Faust stressed the dynamic nature of online advertising and the need to keep up with ever-changing demands for publications to survive.
Pointing to his presentation slide detailing a dense advertising strategy, Faust said: “This will all be different tomorrow.”
Faust also emphasized the importance of networking to add people with different skills to your team. His advice is simply to talk to everybody.
“You never know who is going to be able to help you,” Faust said. “We have to be willing to try different things, try different approaches.”
Faust discussed the changing role of ads and innovative methods publishers can use to improve their value as advertising vehicles:
• Performance marketing, which bases payment for ads on their effectiveness in achieving certain goals, including success in selling a product or service.
• Audience distribution, which is taking into account the platforms on which the audience views content.
• Competitive reach,
which is the measure of how effective publishers are in delivering results
from the ads they publish.
Faust was joined by the Star Tribune’s vice president and chief marketing officer, Steve Yaeger, who concluded the presentation by explaining the relationship between advertisements and consumers.
Because readers often don’t want to see ads, ad blockers have become popular for online readers.
Yaeger explained the techniques his company has developed to navigate around ad blockers, which include inviting users to subscribe or sign up for the Star Tribune’s email list to receive stories and updates from the Star Tribune in their inboxes. The thinking is that if those with ad blockers sign up for the emails, they will still receive ads in the stories they get in the emails.
Imagining what Yaeger described as an “ad-free future” is about focusing on the consumer, while still being able to make a profit, Yaeger said. That means changing the format of ads with, for example, sponsored content or different, more efficient, ways to display ads.

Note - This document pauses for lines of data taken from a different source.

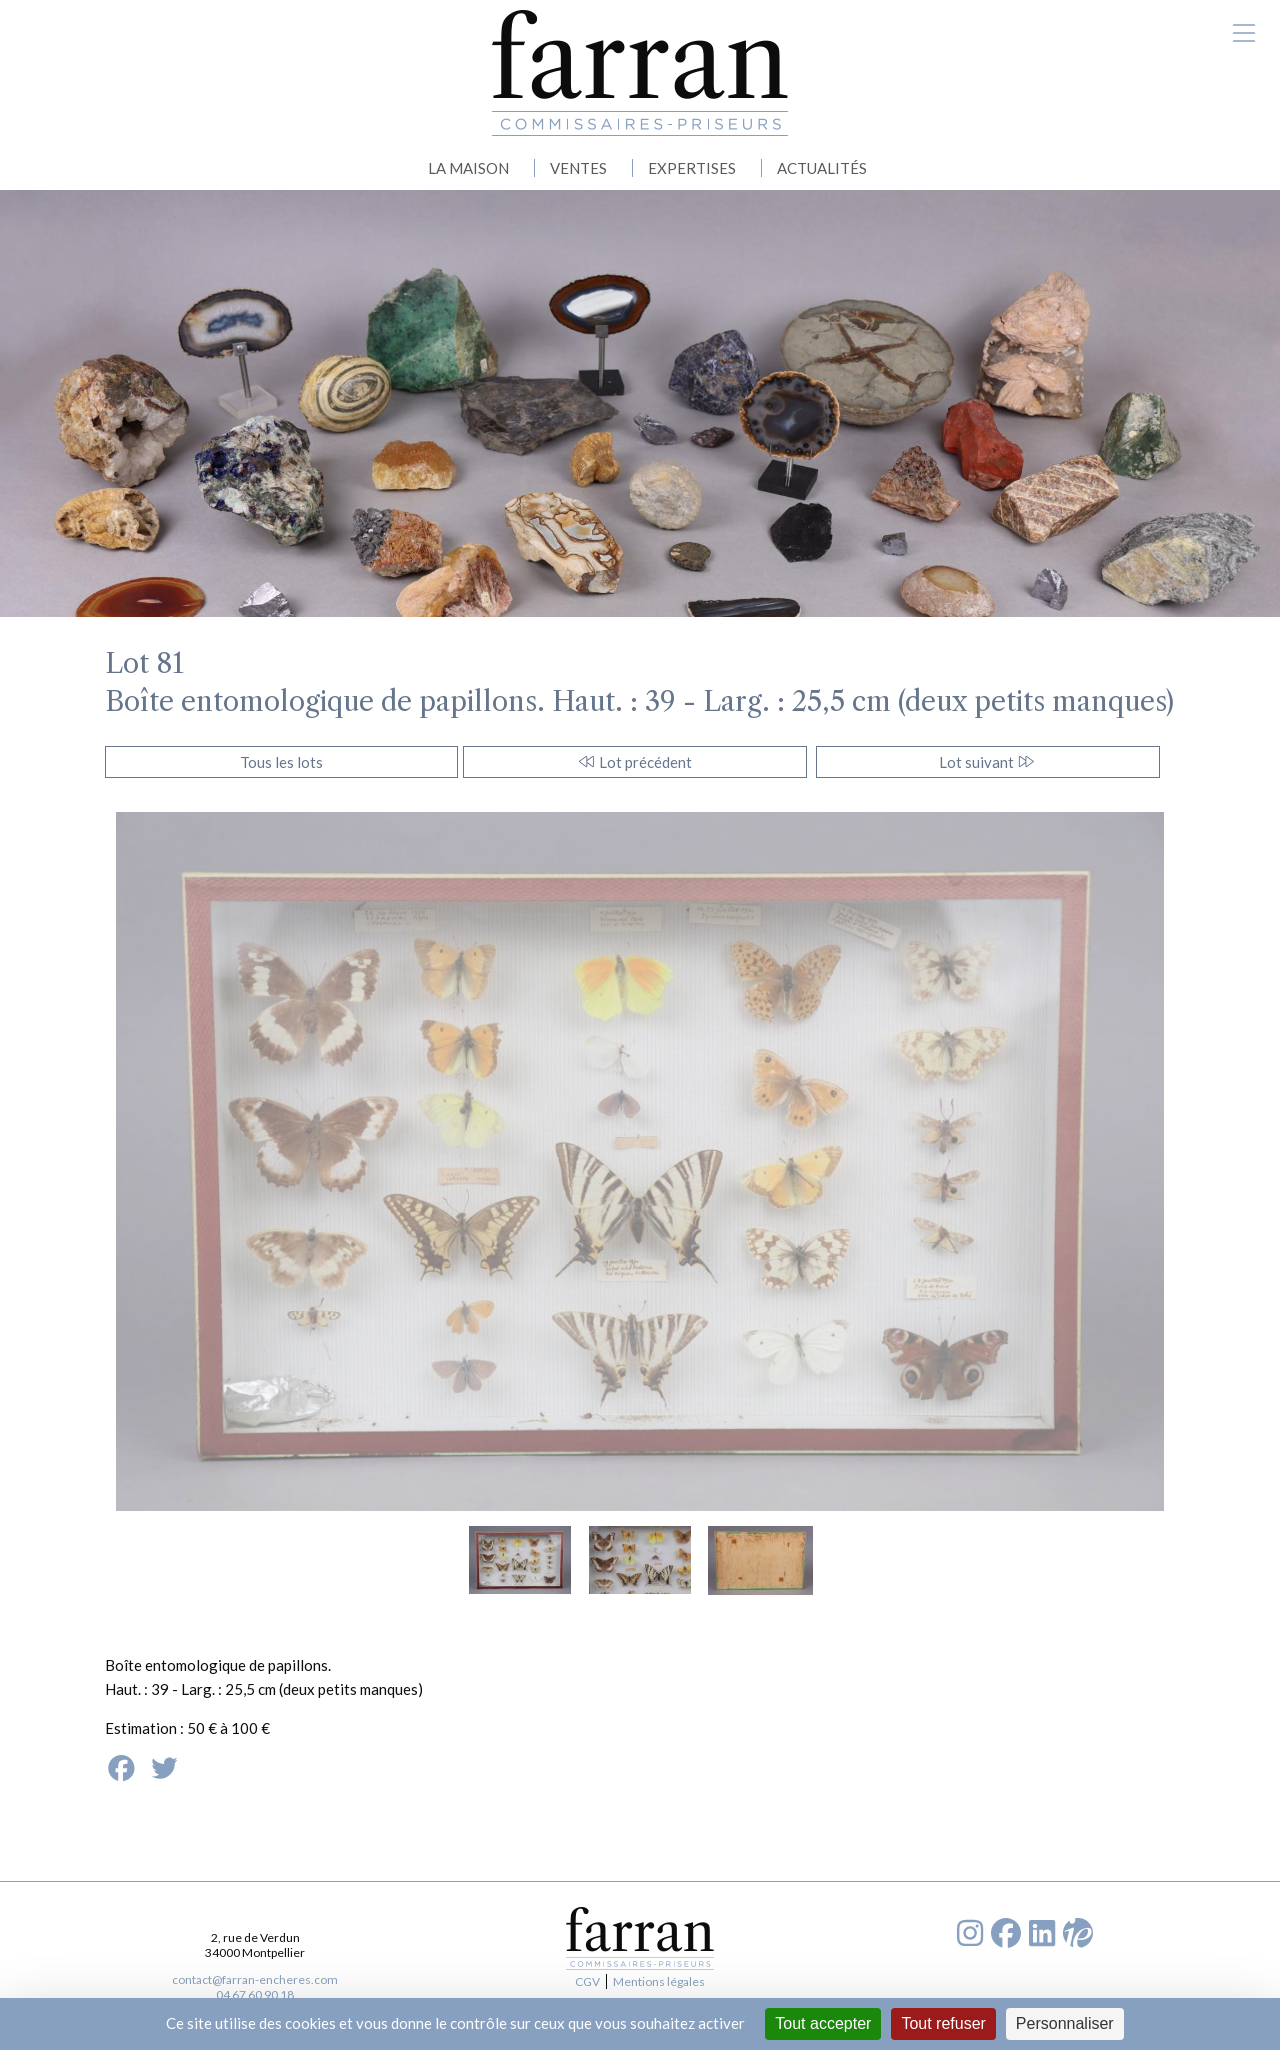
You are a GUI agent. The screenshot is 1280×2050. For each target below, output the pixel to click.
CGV (587, 1981)
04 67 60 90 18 (255, 1994)
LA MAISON (468, 168)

Faust said: “The value for the reader will take care of itself. As long as the newsroom makes great journalism that is relevant for the market, that (the value) will take care of itself. But everyone is coming after our advertisers.”
Faust said the shift in the way ads will be presented will change, but the strategy will also have to accommodate advertisers and their vision for how their products are promoted.
“So, an ‘ad-free future’ is not the same as an advertiser-free future,” Faust said
‘We are in a state of opportunity. There is not a day that goes by without us hearing about new challenges.’